Previous studies from our laboratory have shown that extracellular renal interstitial (RI) cyclic guanosine 3’5’-monophosphate (cGMP) increases urine sodium (Na + ) excretion (U Na V) at the renal proximal tubule (RPT) in rats via activation of Src family kinase. Extracellular cGMP engenders this response through an unknown receptor. We hypothesized that cGMP binds to the extracellular domain of Na + /K + -ATPase (NKA) on basolateral membranes of RPT cells inhibiting Na + transport.
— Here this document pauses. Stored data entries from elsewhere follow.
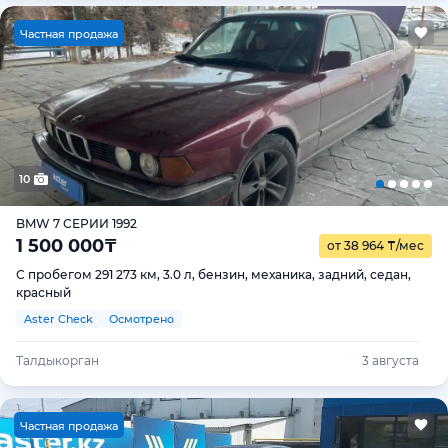
Ч
астная продажа
10
BMW 7 СЕРИИ 1992
1 500 000
₸
от 38 964
₸
/мес
С пробегом 291 273 км, 3.0 л, бензин, механика, задний, седан,
красный
Aster Check
Осмотрено
Талдыкорган
3 августа
Ч
астная продажа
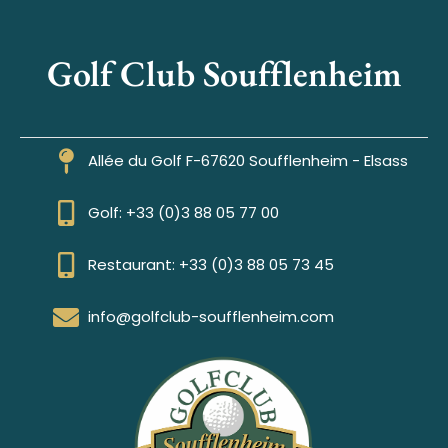
Golf Club Soufflenheim
Allée du Golf F-67620 Soufflenheim - Elsass
Golf: +33 (0)3 88 05 77 00
Restaurant: +33 (0)3 88 05 73 45
info@golfclub-soufflenheim.com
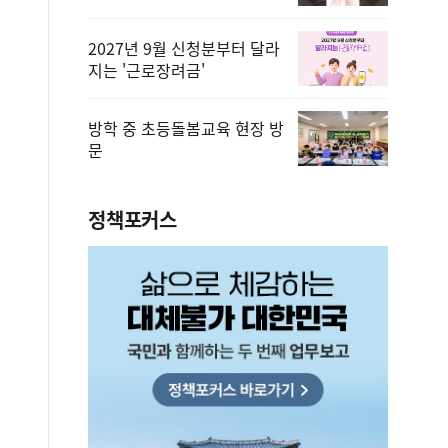
2027년 9월 신청분부터 달라
지는 '근로장려금'
방학 중 초등돌봄교육 현장 방
문
정책포커스
편안에 담았습니다.
2026.08.07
In the present study, we evaluated the effect of RI infusion of rostafuroxin (RF), a digitoxigenin derivative that specifically displaces oubain (OUA) binding from NKA, on U Na V in the presence of RI cGMP infusion. Volume expanded, uninephrectomized, 12-week-old female Sprague-Dawley rats received RI infusions of vehicle (D 5 W) (N=8), RI cGMP (18, 36, and 72 μg/kg/min; each dose for 30 min; N=10), or RI cGMP + RF (0.012 μg/kg/min; N=5) for 90 min following a 30 min control period with RI infusion of vehicle D 5 W. RI cGMP infusion induced a significant natriuresis from 0.39 ± 0.06 μmol/min to 1.03 ± 0.21 (P<0.05), 1.17 ± 0.19 (P<0.01), and 1.94 ± 0.16 (P<0.001) μmol/min at 18, 36, and 72 μg/kg/min cGMP, respectively. RI co-infusion of cGMP + RF abolished the cGMP-induced natriuresis at all doses (F=16.05, P<0.001). There was no change in mean arterial pressure during any infusion. To further demonstrate that cGMP binds to NKA, we performed a series of competitive binding studies in isolated RPTs from normal rat kidneys (N=4 for each) with bodipy-OUA (2 μM) + cGMP (10 μM) and 8-[Biotin]-AET-cGMP (2 μM) + OUA (10 μM). In the presence of cGMP, bodipy-OUA fluorescence intensity was reduced from 1422.1 ± 63 to 1072.5 ± 64 relative fluorescent units (RFU, P<0.01). In the presence of OUA, 8-[Biotin]-AET-cGMP staining was reduced from 1916.3 ± 144 to 1492.2 ± 84 RFU (P<0.05). Serving as control, biotinylated cAMP (N=2) did not demonstrate any fluorescence above background. Together, these data suggest that cGMP may compete with RF for binding on NKA and that the extracellular domain of NKA may serve as the receptor for cGMP-induced natriuresis.